# What is the derivative of this function sin(x^2+1)?

Jan 23, 2017

$2 x \cos \left({x}^{2} + 1\right)$

#### Explanation:

differentiate using the $\textcolor{b l u e}{\text{chain rule}}$

$\textcolor{\mathmr{and} a n \ge}{\text{Reminder }} \textcolor{red}{\overline{\underline{| \textcolor{w h i t e}{\frac{2}{2}} \textcolor{b l a c k}{\frac{d}{\mathrm{dx}} \left[\sin \left(f \left(x\right)\right)\right] = \cos \left(f \left(x\right)\right) . f ' \left(x\right)} \textcolor{w h i t e}{22} |}}}$

$\Rightarrow \frac{d}{\mathrm{dx}} \left[\sin \left({x}^{2} + 1\right)\right] = \cos \left({x}^{2} + 1\right) . \frac{d}{\mathrm{dx}} \left({x}^{2} + 1\right)$

$= 2 x \cos \left({x}^{2} + 1\right)$

Jan 23, 2017

$2 x \cos \left({x}^{2} + 1\right)$.

#### Explanation:

Let $y = \sin \left({x}^{2} + 1\right) , \text{ and, let } {x}^{2} + 1 = t$.
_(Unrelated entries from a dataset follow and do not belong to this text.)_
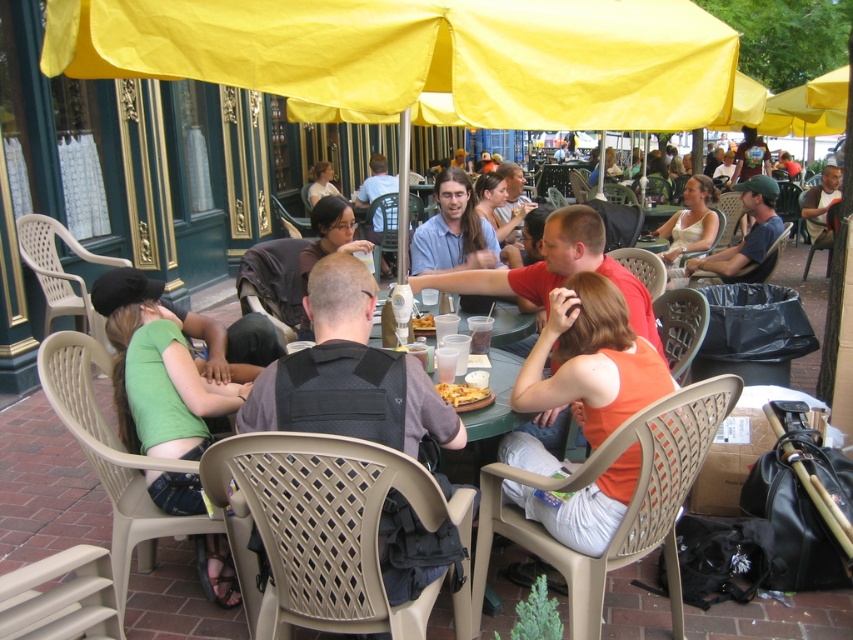 Question: Which of the following is the farthest from the observer?

Choices:
 (A) golden crispy pizza at center
 (B) green fabric shirt at lower left
 (C) green fabric shirt at center

Answer: (C)

Question: Which point is closer to the camera?

Choices:
 (A) (659, 227)
 (B) (485, 397)

Answer: (B)

Question: Does green fabric shirt at center have a smaller size compared to brown leather jacket at upper right?

Choices:
 (A) yes
 (B) no

Answer: (A)

Question: Which is nearer to the green fabric shirt at lower left?

Choices:
 (A) light brown hair at center
 (B) white tank top at center

Answer: (B)

Question: Is green fabric shirt at lower left closer to camera compared to light brown hair at center?

Choices:
 (A) no
 (B) yes

Answer: (B)

Question: Is green fabric shirt at center further to camera compared to white tank top at center?

Choices:
 (A) no
 (B) yes

Answer: (A) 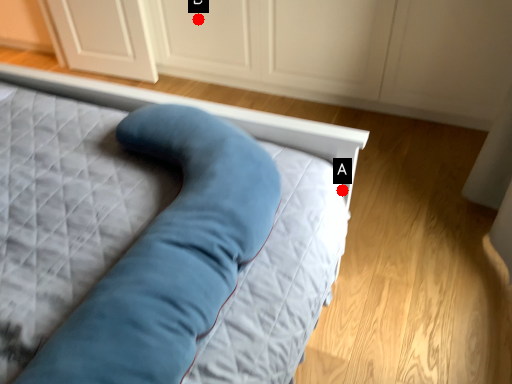 Question: Two points are circled on the image, labeled by A and B beside each circle. Among these points, which one is nearest to the camera?

Choices:
 (A) A is closer
 (B) B is closer

Answer: (A) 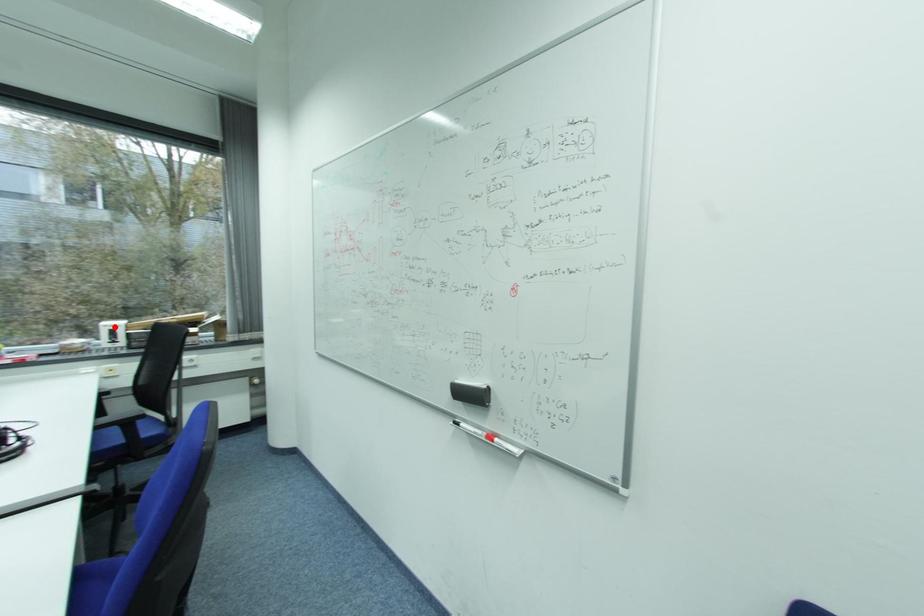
$\therefore y = \sin t , \mathmr{and} , t = {x}^{2} + 1$.

Thus, $y$ is a function of $t , \text{ and, "t" of } x$.

As per the Chain Rule , then, we have,

$\frac{\mathrm{dy}}{\mathrm{dx}} = \frac{\mathrm{dy}}{\mathrm{dt}} \frac{\mathrm{dt}}{\mathrm{dx}} \ldots \ldots \ldots \ldots . \left(\ast\right)$

Now, $y = \sin t \Rightarrow \frac{\mathrm{dy}}{\mathrm{dt}} = \cos t \ldots \ldots \ldots \ldots \ldots \left(1\right) , \text{ and, }$

$t = {x}^{2} + 1 \Rightarrow \frac{\mathrm{dt}}{\mathrm{dx}} = 2 x \ldots \ldots \ldots \ldots \ldots \ldots \ldots \ldots . . \left(2\right)$.

From $\left(\ast\right) , \left(1\right) \mathmr{and} \left(2\right)$, we have,

$\frac{\mathrm{dy}}{\mathrm{dx}} = 2 x \cos t = 2 x \cos \left({x}^{2} + 1\right)$.

Enjoy Maths., and, spread the Joy!